Je sais pas trop ce que je pourrais faire pour me libérer, je me sens tout le temps angoissée, dès que je me réveille, jusqu'à ce que je dorme. Je me réveille avec la mâchoire serrée et quelque chose d'angoissant au niveau du thorax, je suis devenue hyper-hypersensible. J'admets qu'avant je pleurais souvent beaucoup pour rien mais maintenant c'est pire. Un grand père avec son petit fils avec un DVD de Rintintin dans le métro, c'est parti. Dumbledore qui meurt, c'est parti. Une petite pensée du style "God mais qu'est ce que je fous dehors alors que je n'ai nulle part où aller", c'est parti. 
J'ai la nausée en permanence et parfois je me demande si je vais vraiment vomir, surtout dans le métro. Je sais pas ce qui m'arrive ni si j'ai envie de sortir ça, parce que je vois pas où ça me mènerait.

Quand à l'art, je vais m'y mettre, mais ce sera pas un exutoire parce que je ne pourrais pas écrire des choses intimes, alors que ce que je ressens, mon désespoir et ma  tristesse sont reliées à des choses intimes, que l'on m'a déjà reproché d'avoir écrit sur mon blog, et que je ne veux pas écrire vainement (càd que je veux écrire pour être lue).

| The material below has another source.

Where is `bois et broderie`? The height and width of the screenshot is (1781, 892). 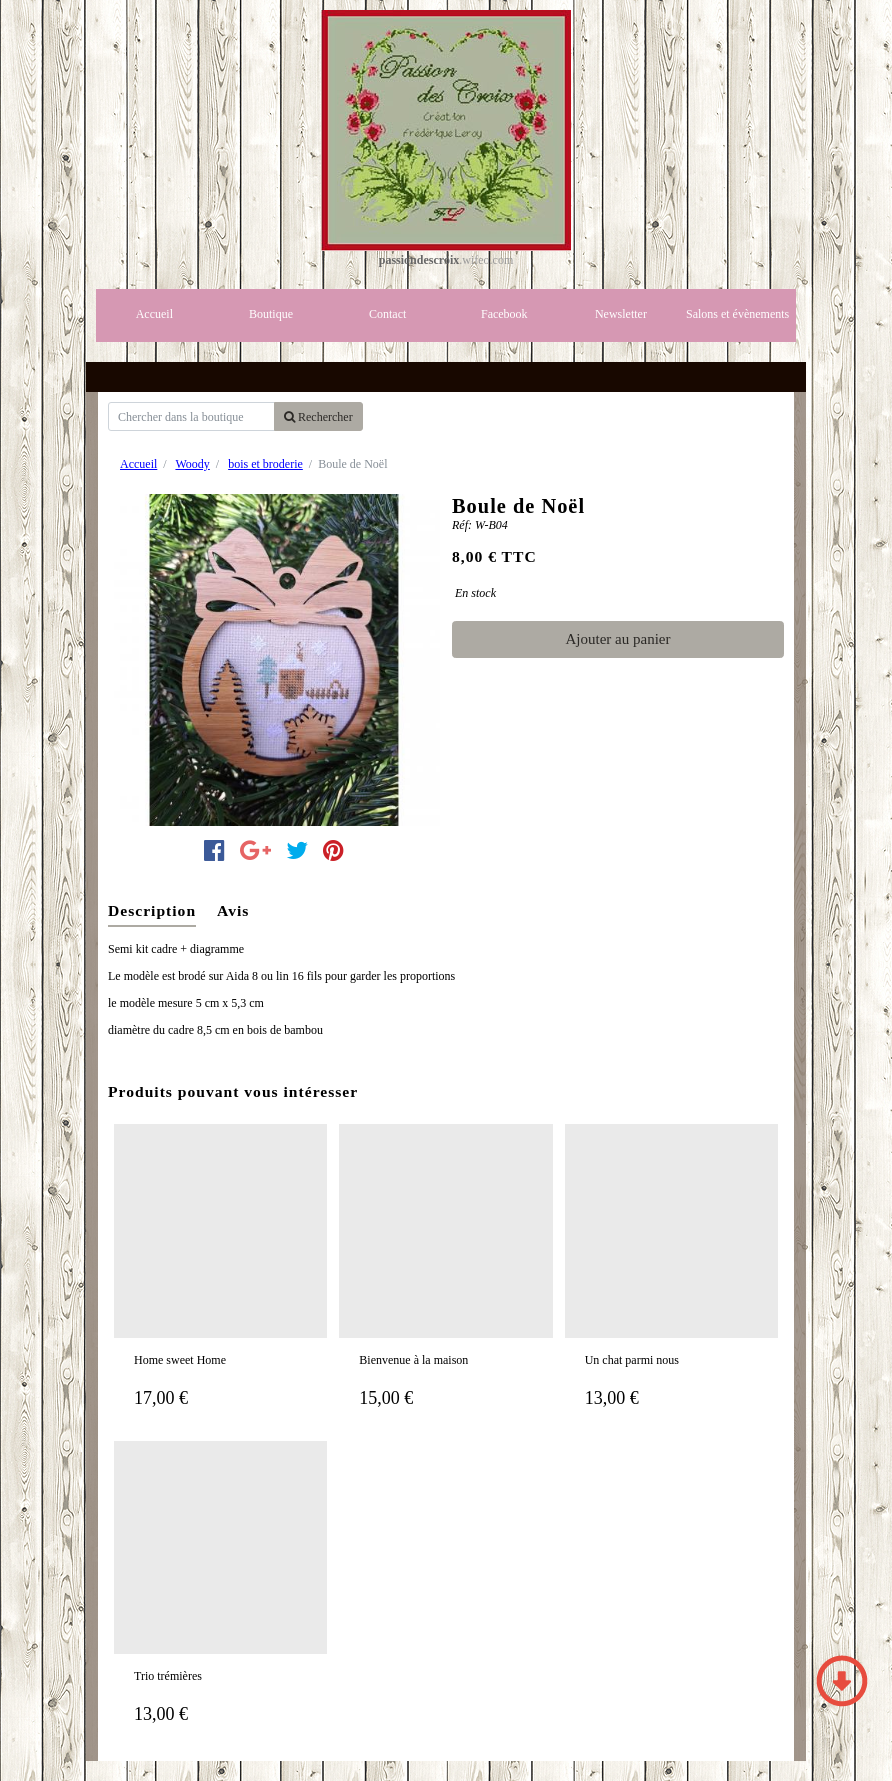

A chaque fois que je poste un article, je me dis que j'écris beaucoup trop sur ce blog, que je me livre trop, mais je peux pas m'en empêcher, je veux qu'on me lise, et je sais même pas pourquoi parce que c'est pas comme si j'avais écrit un bouquin ou si j'avais une vie tellement extraordinaire trop riches en expériences super intéressantes quoi. Ma vie est banale et actuellement je passe mon temps à déprimer.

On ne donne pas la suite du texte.